The NIC is working, I can access Netware Services via IPX/SPX and I can
also see the other NT Workstations, I just don't get an IP address. I
also cant't PING any Server.
Any ideas??
Thanks a lot!
Karl
______________________________
henne...@bwl.uni-muenchen.de
In article <3950C844...@bwl.uni-muenchen.de>,
Karl Hennermann <henne...@bwl.uni-muenchen.de> wrote:
>I have Windows NT 4.0 with Service Pack 6 in an Ethernet (NT/Netware)
>and configured as a DHCP client.
>When I start one of the NT systems, I see the following message :
>
> The DHCP client could not obtain an IP address.
>
> If you want to see DHCP messages in the future,
> choose YES, otherwise choose NO.
Just curious: Have you properly set up an dhcp server ?
Does any other dhcp client work without problems ? Does your
network work on the NT machine if you statically enter the
network configuration ?
kind regards,
Markus
--
Markus Fischer, http://josefine.ben.tuwien.ac.at/~mfischer/
EMail: mfis...@josefine.ben.tuwien.ac.at
PGP Public Key: http://josefine.ben.tuwien.ac.at/~mfischer/C2272BD0.asc
PGP Fingerprint: D3B0 DD4F E12B F911 3CE1 C2B5 D674 B445 C227 2BD0
- Free Software For A Free World -
DHCP uses broadcasts which are usually not forwarded by a router.

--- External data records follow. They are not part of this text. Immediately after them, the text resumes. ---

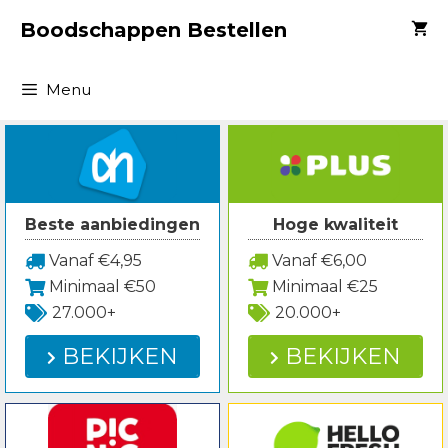
Spring
Boodschappen Bestellen
naar
inhoud
Menu
Beste aanbiedingen
Hoge kwaliteit
Vanaf €4,95
Vanaf €6,00
Minimaal €50
Minimaal €25
27.000+
20.000+
BEKIJKEN
BEKIJKEN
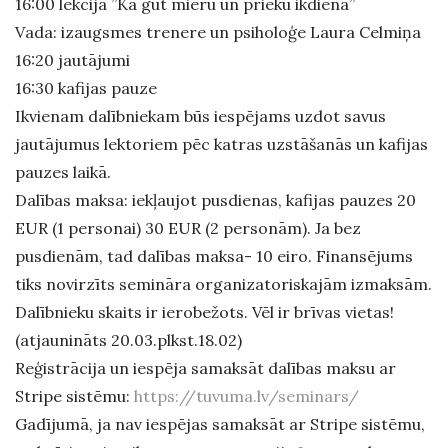
16:00 lekcija ”Kā gūt mieru un prieku ikdienā”
Vada: izaugsmes trenere un psiholoģe Laura Celmiņa
16:20 jautājumi
16:30 kafijas pauze
Ikvienam dalībniekam būs iespējams uzdot savus
jautājumus lektoriem pēc katras uzstāšanās un kafijas
pauzes laikā.
Dalības maksa: iekļaujot pusdienas, kafijas pauzes 20
EUR (1 personai) 30 EUR (2 personām). Ja bez
pusdienām, tad dalības maksa- 10 eiro. Finansējums
tiks novirzīts semināra organizatoriskajām izmaksām.
Dalībnieku skaits ir ierobežots. Vēl ir brīvas vietas!
(atjaunināts 20.03.plkst.18.02)
Reģistrācija un iespēja samaksāt dalības maksu ar
Stripe sistēmu:
https://tuvuma.lv/seminars/
Gadījumā, ja nav iespējas samaksāt ar Stripe sistēmu,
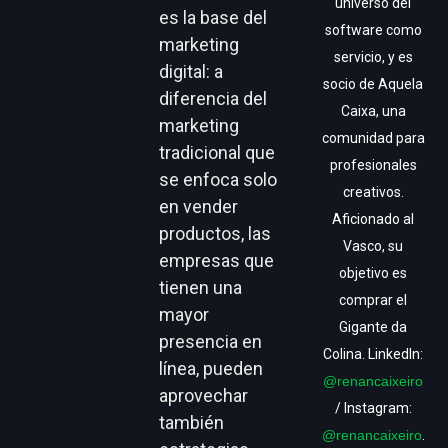
universo del
es la base del
software como
marketing
servicio, y es
digital: a
socio de Aquela
diferencia del
Caixa, una
marketing
comunidad para
tradicional que
profesionales
se enfoca solo
creativos.
en vender
Aficionado al
productos, las
Vasco, su
empresas que
objetivo es
tienen una
comprar el
mayor
Gigante da
presencia en
Colina. LinkedIn:
línea, pueden
@renancaixeiro
aprovechar
/ Instagram:
también
@renancaixeiro
.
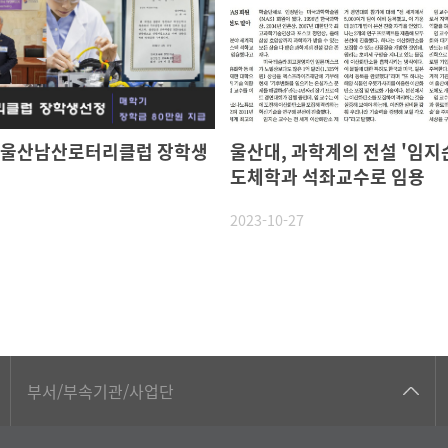
 울산남산로터리클럽 장학생
울산대, 과학계의 전설 '임지순
도체학과 석좌교수로 임용
2023-10-27
공동기기센터
부서/부속기관/사업단
공학교육혁신센터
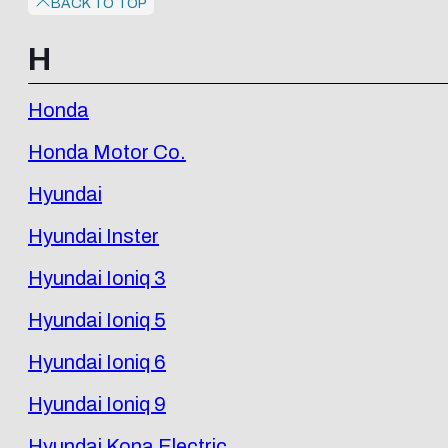
BACK TO TOP
H
Honda
Honda Motor Co.
Hyundai
Hyundai Inster
Hyundai Ioniq 3
Hyundai Ioniq 5
Hyundai Ioniq 6
Hyundai Ioniq 9
Hyundai Kona Electric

Is the DHCP-Server in the same segment as the clients ??
Also you are writing that you cannot ping the server ???
I guess, you are just using IPX/SPX for the communication and you
have a general problem with IP.
First you should be able to ping the servers (check router, client-settings
etc....)
Next, for a test I would put a client in the same physical segment as the
DHCP-Server.
If this works, the DHCP-Server is configured right.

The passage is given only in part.